* _Brief_: Copy each line of the records that contains the word "Among".

* _Supplied entries_:

______

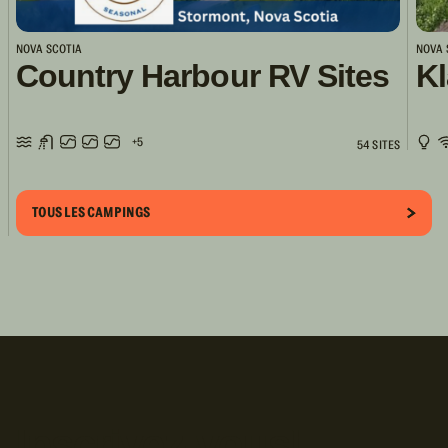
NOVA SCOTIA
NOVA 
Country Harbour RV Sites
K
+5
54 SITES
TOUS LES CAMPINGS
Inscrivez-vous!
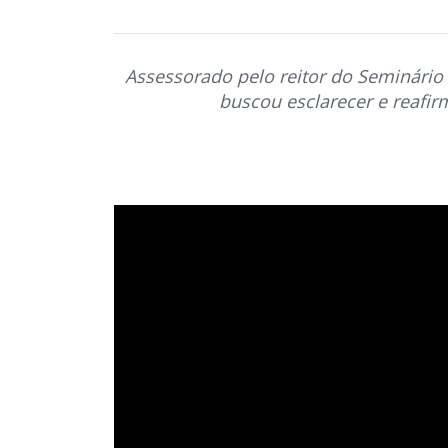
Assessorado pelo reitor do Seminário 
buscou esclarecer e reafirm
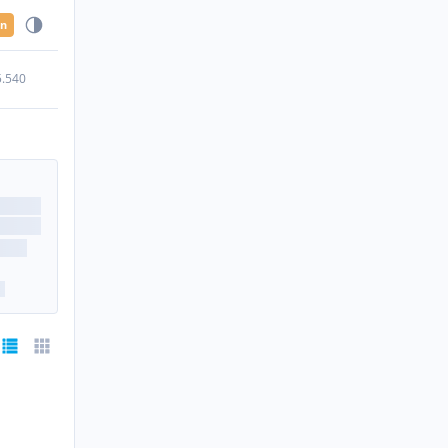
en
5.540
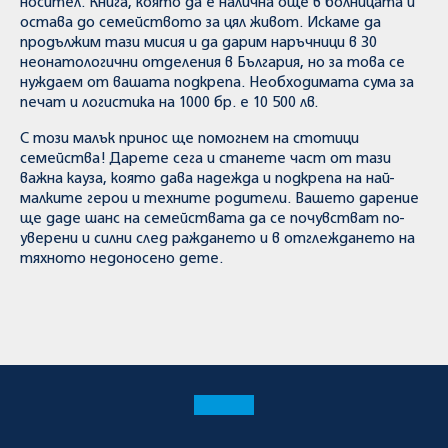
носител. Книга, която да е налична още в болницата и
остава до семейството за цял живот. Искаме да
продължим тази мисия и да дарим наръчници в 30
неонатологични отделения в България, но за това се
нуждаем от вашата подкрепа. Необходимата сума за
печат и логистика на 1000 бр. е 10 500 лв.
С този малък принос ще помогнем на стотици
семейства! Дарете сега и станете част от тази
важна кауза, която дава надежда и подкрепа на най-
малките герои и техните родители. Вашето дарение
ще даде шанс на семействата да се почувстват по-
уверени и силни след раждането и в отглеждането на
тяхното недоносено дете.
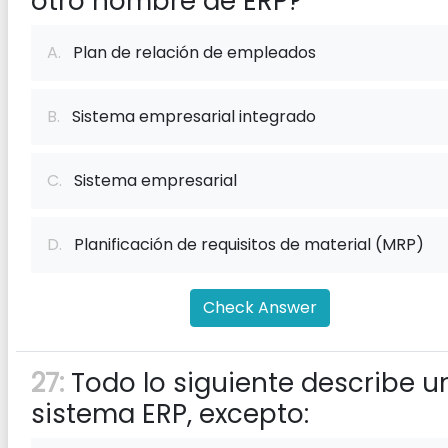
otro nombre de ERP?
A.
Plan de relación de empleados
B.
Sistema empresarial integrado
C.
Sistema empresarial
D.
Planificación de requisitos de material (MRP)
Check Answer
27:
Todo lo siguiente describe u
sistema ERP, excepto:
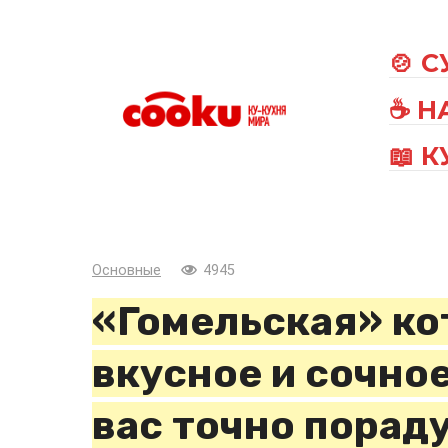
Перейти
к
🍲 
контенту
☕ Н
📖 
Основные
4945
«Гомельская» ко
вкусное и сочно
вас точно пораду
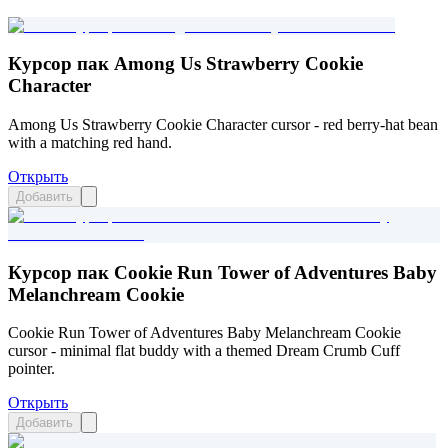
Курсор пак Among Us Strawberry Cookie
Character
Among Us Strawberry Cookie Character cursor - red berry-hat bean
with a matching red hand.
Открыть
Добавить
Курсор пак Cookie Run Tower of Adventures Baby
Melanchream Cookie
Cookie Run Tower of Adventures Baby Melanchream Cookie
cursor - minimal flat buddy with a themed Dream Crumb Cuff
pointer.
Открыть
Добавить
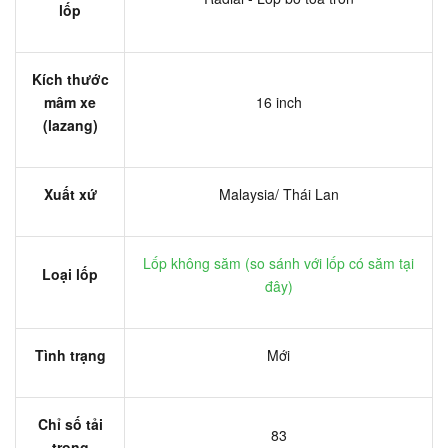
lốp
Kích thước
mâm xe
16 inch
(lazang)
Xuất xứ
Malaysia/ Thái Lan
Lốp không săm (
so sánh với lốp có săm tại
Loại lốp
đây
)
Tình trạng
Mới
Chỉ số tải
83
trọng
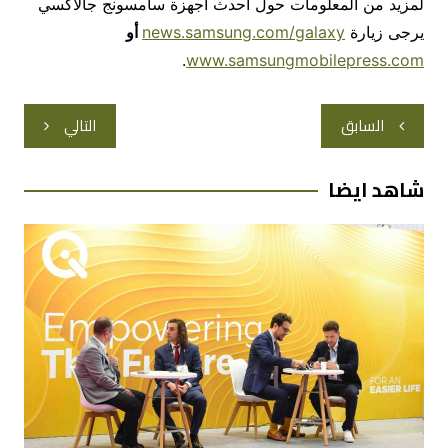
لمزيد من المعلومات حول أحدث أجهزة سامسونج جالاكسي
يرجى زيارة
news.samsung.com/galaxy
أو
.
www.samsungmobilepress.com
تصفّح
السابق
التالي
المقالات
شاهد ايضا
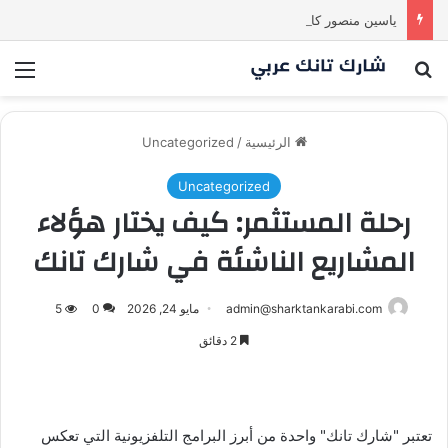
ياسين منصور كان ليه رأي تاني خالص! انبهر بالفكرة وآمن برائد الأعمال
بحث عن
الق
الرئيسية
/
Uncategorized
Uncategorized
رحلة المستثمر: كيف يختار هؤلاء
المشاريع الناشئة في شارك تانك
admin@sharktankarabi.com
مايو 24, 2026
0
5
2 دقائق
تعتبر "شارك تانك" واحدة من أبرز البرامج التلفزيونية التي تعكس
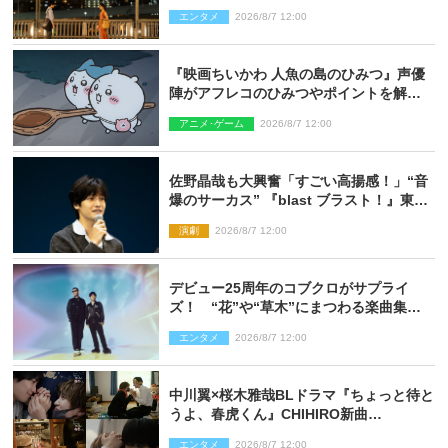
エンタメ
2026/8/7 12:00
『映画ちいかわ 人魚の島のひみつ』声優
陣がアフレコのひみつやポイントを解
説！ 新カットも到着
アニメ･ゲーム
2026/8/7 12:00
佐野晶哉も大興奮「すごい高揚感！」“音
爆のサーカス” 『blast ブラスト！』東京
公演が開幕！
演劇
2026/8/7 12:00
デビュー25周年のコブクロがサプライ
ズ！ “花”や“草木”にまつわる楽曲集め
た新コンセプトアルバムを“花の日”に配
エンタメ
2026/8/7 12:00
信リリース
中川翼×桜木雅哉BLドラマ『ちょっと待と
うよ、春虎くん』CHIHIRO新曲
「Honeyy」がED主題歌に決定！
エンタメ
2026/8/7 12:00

______

* _Exercise output_:
Курсор пак Among Us Strawberry Cookie
Among Us Strawberry Cookie Character cursor - red berry-hat bean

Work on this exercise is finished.